Votre musique est systématiquement décrite comme une simple expression de rébellion. N’est-ce pas un peu limité ?
C’est l’aspect le plus immédiat de coque nous faisons, ce qui frappe en premier. Mais ceux qui nous connaissent vraiment et savent d’où nous venons comprennent que cette agressivité, cette expression de rébellion n’est pas employée négativement. La violence n’est pas chez nous une fin en soi, ni un moyen de se défouler bêtement, mais plutôt une manière d’attirer l’attention pour ensuite canaliser l’énergie positivement.La colère qui nous anime n’est pas vaine. C’est une colère qui s’affiche avec le sourire, avec l’envie de bien faire, de communiquer, d’apporter quelque chose aux autres.
Ace : La dimension qui, dans notre musique, passe le moins facilement, c’est notre sens poussé du ridicule, de la cocasserie. Skin est une fille très marrante, capable des pires conneries. Se la représenter uniquement comme une jeune fille en colère, c’est être à côté de la plaque.
Skin: Il semble se détacher de notre collectif une humeur, un esprit qui donne vie aux chansons. Si le groupe dans son ensemble est gai, alors la chanson sera dansante, exaltante. Mais si un seul d’entre nous a le cafard, les autres le rejoignent dans son petit monde, font corps avec lui comme de véritables caméléons. Il y a une vraie communion, un esprit de corps ? qui s’exprime d’ailleurs formidablement en concert. J’ai souvent peur de décevoir le public en disant que nous sommes des gens tristement normaux, mais c’est pourtant la vérité. Des journées gaies laissent la place à des journées de cafard, d’ennui. Le silence alterne avec le bruit. Nous ne passons pas notre temps à nous taper là tête contre le mur en hurlant notre haine.

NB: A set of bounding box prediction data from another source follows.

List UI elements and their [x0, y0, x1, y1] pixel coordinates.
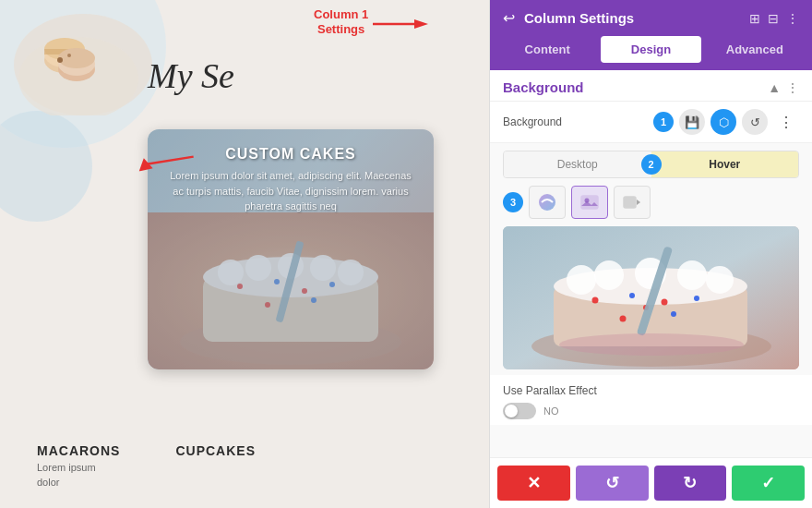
macarons-decoration — [5, 5, 152, 115]
svg-point-7 — [58, 48, 95, 68]
device-row-wrapper: Desktop Hover 2 — [490, 151, 812, 178]
columns-icon[interactable]: ⊟ — [768, 11, 779, 26]
background-label: Background — [503, 115, 646, 128]
svg-marker-11 — [414, 19, 428, 29]
svg-point-43 — [592, 297, 599, 304]
svg-point-46 — [694, 296, 699, 301]
back-icon[interactable]: ↩ — [503, 9, 515, 27]
video-icon — [623, 193, 641, 212]
tab-design[interactable]: Design — [601, 36, 700, 63]
svg-marker-33 — [637, 200, 640, 205]
panel-header: ↩ Column Settings ⊞ ⊟ ⋮ — [490, 0, 812, 36]
tab-advanced[interactable]: Advanced — [705, 36, 805, 63]
bottom-item-macarons: MACARONS Lorem ipsum dolor — [37, 443, 120, 490]
more-bg-button[interactable]: ⋮ — [773, 109, 799, 135]
annotation-arrow-svg — [373, 15, 428, 33]
image-icon — [580, 193, 599, 212]
annotation-column1: Column 1 Settings — [314, 7, 368, 36]
bottom-item-cupcakes: CUPCAKES — [175, 443, 256, 490]
cursor-icon-button[interactable]: ⬡ — [710, 109, 736, 135]
svg-point-9 — [67, 54, 71, 57]
svg-rect-30 — [581, 196, 598, 209]
preview-cake-svg — [503, 226, 799, 369]
icon-type-row: 3 — [503, 186, 799, 219]
redo-button[interactable]: ↻ — [654, 466, 727, 501]
section-header-background: Background ▲ ⋮ — [490, 70, 812, 102]
background-preview-image — [503, 226, 799, 369]
annotation-line1: Column 1 — [314, 7, 368, 22]
panel-title: Column Settings — [524, 10, 740, 26]
parallax-row: Use Parallax Effect NO — [490, 375, 812, 425]
svg-point-48 — [671, 311, 676, 317]
parallax-toggle[interactable] — [503, 403, 536, 419]
content-area: My Se Column 1 Settings — [0, 0, 489, 508]
panel-header-actions: ⊞ ⊟ ⋮ — [749, 11, 799, 26]
action-bar: ✕ ↺ ↻ ✓ — [490, 457, 812, 508]
macarons-svg — [5, 5, 152, 115]
desktop-button[interactable]: Desktop — [504, 151, 651, 177]
svg-point-44 — [629, 293, 635, 298]
svg-point-51 — [559, 333, 744, 356]
confirm-button[interactable]: ✓ — [732, 466, 805, 501]
reset-bg-button[interactable]: ↺ — [742, 109, 768, 135]
more-icon[interactable]: ⋮ — [786, 11, 799, 26]
svg-point-39 — [594, 260, 624, 290]
right-panel: ↩ Column Settings ⊞ ⊟ ⋮ Content Design A… — [489, 0, 812, 508]
svg-point-45 — [662, 299, 668, 306]
hover-button[interactable]: Hover — [651, 151, 799, 177]
panel-body: Background ▲ ⋮ Background 1 💾 ⬡ ↺ ⋮ — [490, 70, 812, 457]
tabs-bar: Content Design Advanced — [490, 36, 812, 70]
svg-point-42 — [706, 266, 734, 294]
video-type-button[interactable] — [614, 186, 651, 219]
svg-marker-13 — [139, 158, 155, 175]
gradient-icon — [538, 193, 556, 212]
parallax-value: NO — [543, 405, 559, 417]
step-badge-1: 1 — [653, 112, 674, 132]
section-controls: ▲ ⋮ — [768, 80, 799, 95]
step-badge-3: 3 — [503, 192, 523, 212]
background-controls: 1 💾 ⬡ ↺ ⋮ — [653, 109, 799, 135]
annotation-line2: Settings — [314, 22, 368, 37]
gradient-type-button[interactable] — [529, 186, 566, 219]
resize-icon[interactable]: ⊞ — [749, 11, 760, 26]
parallax-toggle-row: NO — [503, 403, 799, 419]
cupcakes-title: CUPCAKES — [175, 443, 256, 458]
tab-content[interactable]: Content — [497, 36, 597, 63]
macarons-desc: Lorem ipsum dolor — [37, 461, 120, 490]
image-type-button[interactable] — [571, 186, 608, 219]
svg-point-38 — [567, 265, 596, 295]
section-more[interactable]: ⋮ — [786, 80, 799, 95]
svg-rect-32 — [624, 197, 636, 208]
svg-point-29 — [539, 194, 555, 211]
parallax-label: Use Parallax Effect — [503, 384, 799, 397]
macarons-title: MACARONS — [37, 443, 120, 458]
section-title-background: Background — [503, 79, 584, 95]
cancel-button[interactable]: ✕ — [497, 466, 570, 501]
svg-point-47 — [620, 316, 627, 322]
background-row: Background 1 💾 ⬡ ↺ ⋮ — [490, 102, 812, 143]
cake-title: CUSTOM CAKES — [225, 146, 356, 163]
page-title: My Se — [148, 55, 234, 96]
step-badge-2: 2 — [641, 154, 662, 175]
toggle-thumb — [505, 405, 518, 417]
svg-point-8 — [57, 57, 63, 63]
bottom-section: MACARONS Lorem ipsum dolor CUPCAKES — [37, 443, 138, 490]
cake-text: Lorem ipsum dolor sit amet, adipiscing e… — [164, 168, 417, 214]
section-chevron-up[interactable]: ▲ — [768, 80, 781, 95]
save-bg-button[interactable]: 💾 — [679, 109, 705, 135]
svg-point-41 — [677, 260, 707, 290]
reset-button[interactable]: ↺ — [576, 466, 649, 501]
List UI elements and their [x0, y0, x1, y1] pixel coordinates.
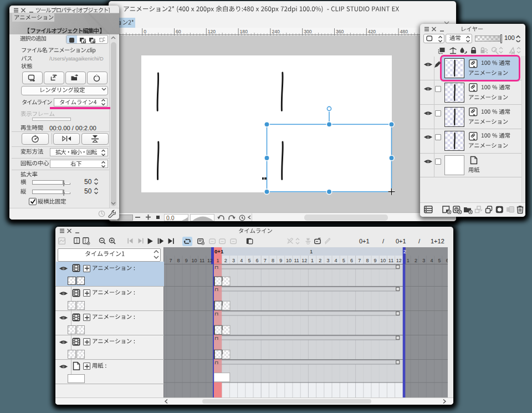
svg-text:4: 4 [240, 258, 243, 263]
svg-text:480: 480 [400, 29, 408, 34]
svg-text:7: 7 [263, 258, 266, 263]
svg-text:8: 8 [177, 258, 180, 263]
svg-text:11: 11 [388, 258, 393, 263]
svg-text:12: 12 [207, 258, 212, 263]
svg-text:0+1: 0+1 [214, 248, 224, 254]
svg-text:1: 1 [406, 258, 409, 263]
svg-text:1: 1 [309, 248, 312, 254]
svg-text:12: 12 [301, 258, 307, 263]
svg-text:11: 11 [294, 258, 299, 263]
svg-text:8: 8 [271, 258, 274, 263]
svg-text:3: 3 [422, 258, 425, 263]
svg-text:8: 8 [366, 258, 369, 263]
svg-text:120: 120 [208, 29, 216, 34]
svg-text:3: 3 [232, 258, 234, 263]
svg-text:9: 9 [185, 258, 187, 263]
svg-text:2: 2 [403, 248, 406, 254]
svg-text:7: 7 [169, 258, 172, 263]
svg-text:11: 11 [200, 258, 204, 263]
svg-text:3: 3 [326, 258, 329, 263]
svg-text:6: 6 [350, 258, 352, 263]
svg-text:10: 10 [380, 258, 386, 263]
svg-text:360: 360 [336, 29, 344, 34]
svg-text:9: 9 [279, 258, 282, 263]
svg-text:0: 0 [144, 29, 146, 34]
svg-text:1: 1 [216, 258, 219, 263]
svg-text:12: 12 [396, 258, 401, 263]
svg-text:6: 6 [255, 258, 258, 263]
svg-text:1: 1 [310, 258, 313, 263]
svg-text:5: 5 [248, 258, 250, 263]
svg-text:4: 4 [430, 258, 433, 263]
svg-text:10: 10 [191, 258, 197, 263]
svg-text:2: 2 [414, 258, 417, 263]
svg-text:180: 180 [240, 29, 248, 34]
svg-text:2: 2 [319, 258, 321, 263]
svg-text:5: 5 [438, 258, 441, 263]
svg-text:2: 2 [224, 258, 227, 263]
svg-text:420: 420 [368, 29, 376, 34]
svg-text:4: 4 [334, 258, 337, 263]
svg-text:60: 60 [176, 29, 181, 34]
svg-text:240: 240 [272, 29, 280, 34]
svg-text:10: 10 [285, 258, 291, 263]
svg-text:7: 7 [358, 258, 361, 263]
svg-text:300: 300 [304, 29, 312, 34]
svg-text:9: 9 [374, 258, 376, 263]
svg-text:5: 5 [342, 258, 345, 263]
svg-text:6: 6 [446, 258, 448, 263]
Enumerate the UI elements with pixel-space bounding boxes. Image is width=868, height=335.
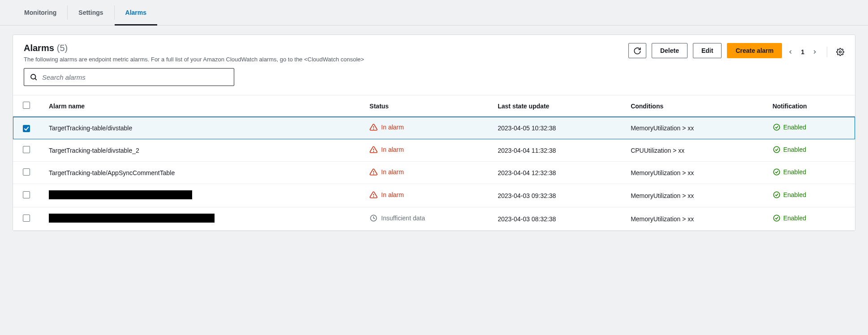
svg-point-5	[773, 124, 780, 130]
notification-text: Enabled	[783, 215, 806, 222]
refresh-button[interactable]	[628, 43, 646, 58]
panel-description: The following alarms are endpoint metric…	[24, 56, 364, 63]
select-all-checkbox[interactable]	[23, 102, 30, 109]
svg-point-8	[773, 146, 780, 153]
notification-text: Enabled	[783, 146, 806, 153]
svg-point-14	[773, 192, 780, 198]
table-row[interactable]: TargetTracking-table/divstable_2In alarm…	[13, 139, 855, 162]
edit-button[interactable]: Edit	[693, 43, 722, 58]
gear-icon	[836, 48, 844, 56]
refresh-icon	[633, 47, 641, 55]
table-row[interactable]: In alarm2023-04-03 09:32:38MemoryUtiliza…	[13, 184, 855, 207]
alarm-triangle-icon	[370, 123, 378, 131]
delete-button[interactable]: Delete	[652, 43, 688, 58]
alarm-triangle-icon	[370, 146, 378, 154]
alarm-name-cell	[40, 207, 361, 231]
status-text: In alarm	[381, 124, 404, 131]
conditions-cell: MemoryUtilization > xx	[622, 162, 763, 184]
notification-cell: Enabled	[773, 191, 806, 199]
pager: 1	[787, 47, 844, 57]
alarm-triangle-icon	[370, 168, 378, 176]
conditions-cell: MemoryUtilization > xx	[622, 117, 763, 139]
row-checkbox[interactable]	[23, 125, 30, 132]
create-alarm-button[interactable]: Create alarm	[727, 43, 782, 58]
svg-point-4	[374, 129, 374, 129]
cloudwatch-console-link[interactable]: <CloudWatch console>	[304, 56, 364, 63]
status-text: In alarm	[381, 168, 404, 176]
alarm-triangle-icon	[370, 191, 378, 199]
notification-cell: Enabled	[773, 146, 806, 154]
col-notification[interactable]: Notification	[764, 95, 855, 117]
tab-settings[interactable]: Settings	[68, 0, 114, 25]
pager-page-number: 1	[801, 48, 804, 56]
notification-text: Enabled	[783, 168, 806, 176]
row-checkbox[interactable]	[23, 215, 30, 222]
alarm-name-cell: TargetTracking-table/AppSyncCommentTable	[40, 162, 361, 184]
svg-point-7	[374, 151, 374, 152]
table-row[interactable]: TargetTracking-table/AppSyncCommentTable…	[13, 162, 855, 184]
col-alarm-name[interactable]: Alarm name	[40, 95, 361, 117]
tabs-bar: MonitoringSettingsAlarms	[0, 0, 868, 26]
svg-line-2	[35, 78, 37, 80]
status-cell: In alarm	[370, 146, 404, 154]
search-input[interactable]	[42, 73, 228, 81]
search-box[interactable]	[24, 68, 234, 86]
check-circle-icon	[773, 146, 781, 154]
search-icon	[30, 73, 38, 81]
status-text: Insufficient data	[381, 215, 425, 222]
last-updated-cell: 2023-04-03 09:32:38	[489, 184, 622, 207]
alarm-name-cell: TargetTracking-table/divstable_2	[40, 139, 361, 162]
svg-point-1	[31, 74, 36, 79]
notification-text: Enabled	[783, 191, 806, 198]
status-cell: Insufficient data	[370, 214, 425, 222]
status-cell: In alarm	[370, 191, 404, 199]
check-circle-icon	[773, 168, 781, 176]
panel-title: Alarms	[24, 43, 54, 53]
col-status[interactable]: Status	[361, 95, 489, 117]
alarm-name-cell	[40, 184, 361, 207]
row-checkbox[interactable]	[23, 191, 30, 198]
pager-prev[interactable]	[787, 49, 794, 55]
chevron-right-icon	[812, 49, 818, 55]
check-circle-icon	[773, 214, 781, 222]
alarms-panel: Alarms (5) The following alarms are endp…	[13, 34, 855, 231]
conditions-cell: CPUUtilization > xx	[622, 139, 763, 162]
svg-point-10	[374, 174, 374, 174]
panel-count: (5)	[57, 43, 68, 53]
svg-point-11	[773, 169, 780, 175]
row-checkbox[interactable]	[23, 146, 30, 153]
last-updated-cell: 2023-04-05 10:32:38	[489, 117, 622, 139]
chevron-left-icon	[787, 49, 794, 55]
col-conditions[interactable]: Conditions	[622, 95, 763, 117]
tab-alarms[interactable]: Alarms	[115, 0, 157, 25]
table-row[interactable]: Insufficient data2023-04-03 08:32:38Memo…	[13, 207, 855, 231]
status-text: In alarm	[381, 191, 404, 198]
svg-point-16	[773, 215, 780, 221]
status-cell: In alarm	[370, 168, 404, 176]
table-settings-button[interactable]	[836, 48, 844, 56]
redacted-name	[49, 214, 215, 223]
panel-description-text: The following alarms are endpoint metric…	[24, 56, 304, 63]
notification-cell: Enabled	[773, 123, 806, 131]
check-circle-icon	[773, 123, 781, 131]
status-text: In alarm	[381, 146, 404, 153]
conditions-cell: MemoryUtilization > xx	[622, 207, 763, 231]
status-cell: In alarm	[370, 123, 404, 131]
notification-cell: Enabled	[773, 214, 806, 222]
table-row[interactable]: TargetTracking-table/divstableIn alarm20…	[13, 117, 855, 139]
pager-next[interactable]	[812, 49, 818, 55]
clock-icon	[370, 214, 378, 222]
last-updated-cell: 2023-04-04 11:32:38	[489, 139, 622, 162]
redacted-name	[49, 190, 192, 199]
check-circle-icon	[773, 191, 781, 199]
conditions-cell: MemoryUtilization > xx	[622, 184, 763, 207]
alarm-name-cell: TargetTracking-table/divstable	[40, 117, 361, 139]
last-updated-cell: 2023-04-04 12:32:38	[489, 162, 622, 184]
row-checkbox[interactable]	[23, 168, 30, 176]
notification-text: Enabled	[783, 124, 806, 131]
notification-cell: Enabled	[773, 168, 806, 176]
tab-monitoring[interactable]: Monitoring	[13, 0, 67, 25]
svg-point-13	[374, 197, 374, 197]
col-last-state-update[interactable]: Last state update	[489, 95, 622, 117]
alarms-table: Alarm name Status Last state update Cond…	[13, 95, 855, 231]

Quels sont les fondements de cette colère, qui constitue tout de même le noyau de votre musique
Chez moi, c’est davantage une énergie qu’une colère – une énergie que je puise dans le coeur des autres, simplement en les écoutant, en les regardant vivre. J’ai toujours été une fille très ouverte, perpétuellement à l’écoute des autres. Quand j’étais gamine, je passais mon temps dans la rue, à parler avec les gens pour essayer de comprendre leurs problèmes, leur donner un peu de joie. Ensuite, à la fac, j’ai toujours été celle qui voulait défendre les opprimés, la fille la plus engagée politiquement, celle qui créait des associations de défense – pour les Noirs, les moins riches, ceux qui n’appartenaient pas à la norme. A 28 ans, être à l’écoute des autres est devenu mon principal souci, presque une mission sur terre.
J’observe, je parle, j’enregistre. Et ce sont toutes ces choses glanées dans les conversations de rue que je raconte ensuite dans les chansons de Skunk Anansie. Alors, fatalement, une certaine colère transparaît… Tous les membres du groupe ont grandi en se battant, aucun d’entre nous ne vient d’un milieu favorisé. Nous défendre, riposter, ne pas baisser les bras a toujours été une nécessité, la condition de notre survie. Nous sommes des combattants. Nous l’avons toujours été et le serons toujours. Moi, j’ai toujours su que je monterais sur une scène, un jour – une scène, un podium, un autel, un piédestal, peu importe… Je sentais ce besoin de m’exprimer et de m’exposer. Lorsque j’avais 15 ans, j’écrivais des tas de petits textes que j’empilais dans un tiroir ? des petites chansons sur 1’amour, le racisme, le chagrin. Mais, à cet âge-là, je ne pensais pas que le chant me permettrait de devenir une femme publique. Pour moi, le chant se cantonnait encore à la salle de bains. C’est seulement à 21 ou 22 ans que je me suis mis à considérer cette activité comme un moyen d’arriver à mes fins.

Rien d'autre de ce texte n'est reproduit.